DATA —
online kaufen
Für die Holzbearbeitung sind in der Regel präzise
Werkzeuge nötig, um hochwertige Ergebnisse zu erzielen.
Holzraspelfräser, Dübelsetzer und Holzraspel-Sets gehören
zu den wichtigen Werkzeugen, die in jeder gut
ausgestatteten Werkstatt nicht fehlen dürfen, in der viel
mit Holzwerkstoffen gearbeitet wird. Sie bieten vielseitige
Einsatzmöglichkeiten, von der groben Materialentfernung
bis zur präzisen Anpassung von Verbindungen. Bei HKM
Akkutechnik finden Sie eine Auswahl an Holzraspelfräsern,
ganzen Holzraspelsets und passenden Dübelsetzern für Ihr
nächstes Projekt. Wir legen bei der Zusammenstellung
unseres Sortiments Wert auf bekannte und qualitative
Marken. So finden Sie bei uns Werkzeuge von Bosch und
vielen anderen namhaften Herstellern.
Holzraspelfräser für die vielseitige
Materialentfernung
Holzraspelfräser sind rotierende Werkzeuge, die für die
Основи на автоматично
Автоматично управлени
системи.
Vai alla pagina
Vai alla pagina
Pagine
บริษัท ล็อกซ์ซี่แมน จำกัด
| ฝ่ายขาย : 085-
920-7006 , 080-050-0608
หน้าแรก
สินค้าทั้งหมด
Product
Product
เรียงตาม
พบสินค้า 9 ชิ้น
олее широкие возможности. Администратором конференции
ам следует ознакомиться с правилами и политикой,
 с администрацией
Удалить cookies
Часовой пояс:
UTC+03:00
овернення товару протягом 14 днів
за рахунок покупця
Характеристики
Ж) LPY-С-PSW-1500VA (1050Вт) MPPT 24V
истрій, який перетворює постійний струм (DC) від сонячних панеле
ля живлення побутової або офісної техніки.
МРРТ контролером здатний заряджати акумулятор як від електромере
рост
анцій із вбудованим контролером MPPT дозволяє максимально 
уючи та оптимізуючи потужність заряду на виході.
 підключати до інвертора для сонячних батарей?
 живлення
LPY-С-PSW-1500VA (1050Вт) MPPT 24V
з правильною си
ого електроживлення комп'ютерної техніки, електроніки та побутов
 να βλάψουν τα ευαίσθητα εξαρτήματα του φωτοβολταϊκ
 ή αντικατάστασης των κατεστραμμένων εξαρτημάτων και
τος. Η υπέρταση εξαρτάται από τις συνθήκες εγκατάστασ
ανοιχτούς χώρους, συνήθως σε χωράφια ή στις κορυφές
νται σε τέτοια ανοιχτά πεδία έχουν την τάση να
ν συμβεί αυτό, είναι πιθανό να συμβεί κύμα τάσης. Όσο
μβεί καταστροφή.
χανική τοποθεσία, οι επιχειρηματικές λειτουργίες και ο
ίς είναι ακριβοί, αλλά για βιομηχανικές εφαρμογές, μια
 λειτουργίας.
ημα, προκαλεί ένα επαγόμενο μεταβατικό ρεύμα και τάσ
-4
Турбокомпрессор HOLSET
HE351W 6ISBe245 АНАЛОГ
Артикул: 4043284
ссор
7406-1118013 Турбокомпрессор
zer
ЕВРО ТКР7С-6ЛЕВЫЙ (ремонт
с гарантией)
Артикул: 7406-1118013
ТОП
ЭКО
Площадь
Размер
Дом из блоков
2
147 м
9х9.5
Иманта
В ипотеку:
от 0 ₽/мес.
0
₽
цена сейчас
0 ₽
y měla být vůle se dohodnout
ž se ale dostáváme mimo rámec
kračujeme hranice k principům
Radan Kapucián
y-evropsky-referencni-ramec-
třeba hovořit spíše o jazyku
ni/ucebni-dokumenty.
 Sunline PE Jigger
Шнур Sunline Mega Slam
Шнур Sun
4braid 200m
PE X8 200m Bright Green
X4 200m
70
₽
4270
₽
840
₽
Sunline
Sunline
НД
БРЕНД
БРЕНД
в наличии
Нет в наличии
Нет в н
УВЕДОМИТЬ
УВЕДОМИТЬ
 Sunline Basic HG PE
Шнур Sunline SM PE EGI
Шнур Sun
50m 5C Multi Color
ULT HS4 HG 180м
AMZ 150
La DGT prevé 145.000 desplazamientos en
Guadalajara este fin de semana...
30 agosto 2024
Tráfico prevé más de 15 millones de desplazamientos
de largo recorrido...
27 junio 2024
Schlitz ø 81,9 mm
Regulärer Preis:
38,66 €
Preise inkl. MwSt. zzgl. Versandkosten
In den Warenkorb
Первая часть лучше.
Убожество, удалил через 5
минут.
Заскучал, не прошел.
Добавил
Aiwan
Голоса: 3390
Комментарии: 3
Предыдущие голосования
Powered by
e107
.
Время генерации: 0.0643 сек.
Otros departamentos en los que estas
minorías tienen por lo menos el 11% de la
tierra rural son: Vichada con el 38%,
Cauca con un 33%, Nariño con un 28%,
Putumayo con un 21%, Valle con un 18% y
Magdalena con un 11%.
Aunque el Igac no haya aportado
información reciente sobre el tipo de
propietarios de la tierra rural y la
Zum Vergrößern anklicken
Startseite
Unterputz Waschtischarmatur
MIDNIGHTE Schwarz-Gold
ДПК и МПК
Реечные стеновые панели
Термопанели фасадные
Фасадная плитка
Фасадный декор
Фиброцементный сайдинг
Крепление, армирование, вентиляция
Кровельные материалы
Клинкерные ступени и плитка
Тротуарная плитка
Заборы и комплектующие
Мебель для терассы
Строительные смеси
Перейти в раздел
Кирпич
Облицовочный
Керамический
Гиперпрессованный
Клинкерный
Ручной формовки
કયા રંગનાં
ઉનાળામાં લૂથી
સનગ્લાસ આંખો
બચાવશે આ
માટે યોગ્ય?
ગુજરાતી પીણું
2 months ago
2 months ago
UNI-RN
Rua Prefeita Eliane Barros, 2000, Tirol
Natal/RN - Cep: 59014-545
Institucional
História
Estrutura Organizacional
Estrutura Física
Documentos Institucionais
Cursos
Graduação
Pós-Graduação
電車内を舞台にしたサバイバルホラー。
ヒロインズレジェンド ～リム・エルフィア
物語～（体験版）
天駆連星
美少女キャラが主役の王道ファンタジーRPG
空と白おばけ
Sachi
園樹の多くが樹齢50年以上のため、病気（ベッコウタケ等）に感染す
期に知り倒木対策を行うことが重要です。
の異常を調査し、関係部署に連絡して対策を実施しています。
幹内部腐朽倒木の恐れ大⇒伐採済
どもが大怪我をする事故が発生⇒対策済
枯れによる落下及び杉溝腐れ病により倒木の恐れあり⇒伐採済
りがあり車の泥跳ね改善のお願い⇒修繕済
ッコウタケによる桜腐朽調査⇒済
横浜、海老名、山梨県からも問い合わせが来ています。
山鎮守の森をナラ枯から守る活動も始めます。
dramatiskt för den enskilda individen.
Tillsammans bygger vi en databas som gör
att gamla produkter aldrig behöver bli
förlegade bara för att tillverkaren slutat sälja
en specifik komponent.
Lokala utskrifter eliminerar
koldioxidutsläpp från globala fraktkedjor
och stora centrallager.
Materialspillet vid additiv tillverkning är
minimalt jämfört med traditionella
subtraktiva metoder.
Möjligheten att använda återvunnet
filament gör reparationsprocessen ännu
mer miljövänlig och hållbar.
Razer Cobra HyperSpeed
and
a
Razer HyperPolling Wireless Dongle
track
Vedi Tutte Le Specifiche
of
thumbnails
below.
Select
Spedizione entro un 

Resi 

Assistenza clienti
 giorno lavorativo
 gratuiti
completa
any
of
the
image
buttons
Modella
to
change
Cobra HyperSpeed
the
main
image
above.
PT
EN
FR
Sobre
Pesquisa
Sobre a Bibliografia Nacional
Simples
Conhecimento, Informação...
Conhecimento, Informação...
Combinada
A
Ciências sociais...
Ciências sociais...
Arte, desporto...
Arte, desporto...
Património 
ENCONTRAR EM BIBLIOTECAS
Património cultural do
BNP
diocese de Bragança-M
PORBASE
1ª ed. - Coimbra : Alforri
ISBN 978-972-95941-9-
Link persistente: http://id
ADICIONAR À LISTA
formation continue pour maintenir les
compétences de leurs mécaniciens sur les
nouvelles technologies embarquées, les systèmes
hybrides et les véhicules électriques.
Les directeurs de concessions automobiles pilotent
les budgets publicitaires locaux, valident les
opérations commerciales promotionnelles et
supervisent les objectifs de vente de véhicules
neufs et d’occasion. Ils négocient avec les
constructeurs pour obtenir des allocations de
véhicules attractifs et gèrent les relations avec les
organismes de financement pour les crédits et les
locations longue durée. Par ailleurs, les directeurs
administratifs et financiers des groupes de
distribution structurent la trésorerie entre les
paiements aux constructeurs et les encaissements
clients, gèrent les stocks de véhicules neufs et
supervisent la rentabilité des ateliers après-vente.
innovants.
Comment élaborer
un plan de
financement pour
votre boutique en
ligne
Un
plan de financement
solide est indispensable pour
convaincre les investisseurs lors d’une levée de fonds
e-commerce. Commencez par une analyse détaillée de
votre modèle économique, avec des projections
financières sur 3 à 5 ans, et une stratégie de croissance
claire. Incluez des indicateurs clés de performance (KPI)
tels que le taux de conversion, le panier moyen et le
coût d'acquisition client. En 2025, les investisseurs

TASK DIRECTIONS — Reproduce, word for word and in full, only the lines above that start at the line with "Гиперпрессованный" and run through the line with "förlegade bara för", both ends included.

WRITTEN RESPONSE —
Гиперпрессованный
Клинкерный
Ручной формовки
કયા રંગનાં
ઉનાળામાં લૂથી
સનગ્લાસ આંખો
બચાવશે આ
માટે યોગ્ય?
ગુજરાતી પીણું
2 months ago
2 months ago
UNI-RN
Rua Prefeita Eliane Barros, 2000, Tirol
Natal/RN - Cep: 59014-545
Institucional
História
Estrutura Organizacional
Estrutura Física
Documentos Institucionais
Cursos
Graduação
Pós-Graduação
電車内を舞台にしたサバイバルホラー。
ヒロインズレジェンド ～リム・エルフィア
物語～（体験版）
天駆連星
美少女キャラが主役の王道ファンタジーRPG
空と白おばけ
Sachi
園樹の多くが樹齢50年以上のため、病気（ベッコウタケ等）に感染す
期に知り倒木対策を行うことが重要です。
の異常を調査し、関係部署に連絡して対策を実施しています。
幹内部腐朽倒木の恐れ大⇒伐採済
どもが大怪我をする事故が発生⇒対策済
枯れによる落下及び杉溝腐れ病により倒木の恐れあり⇒伐採済
りがあり車の泥跳ね改善のお願い⇒修繕済
ッコウタケによる桜腐朽調査⇒済
横浜、海老名、山梨県からも問い合わせが来ています。
山鎮守の森をナラ枯から守る活動も始めます。
dramatiskt för den enskilda individen.
Tillsammans bygger vi en databas som gör
att gamla produkter aldrig behöver bli
förlegade bara för att tillverkaren slutat sälja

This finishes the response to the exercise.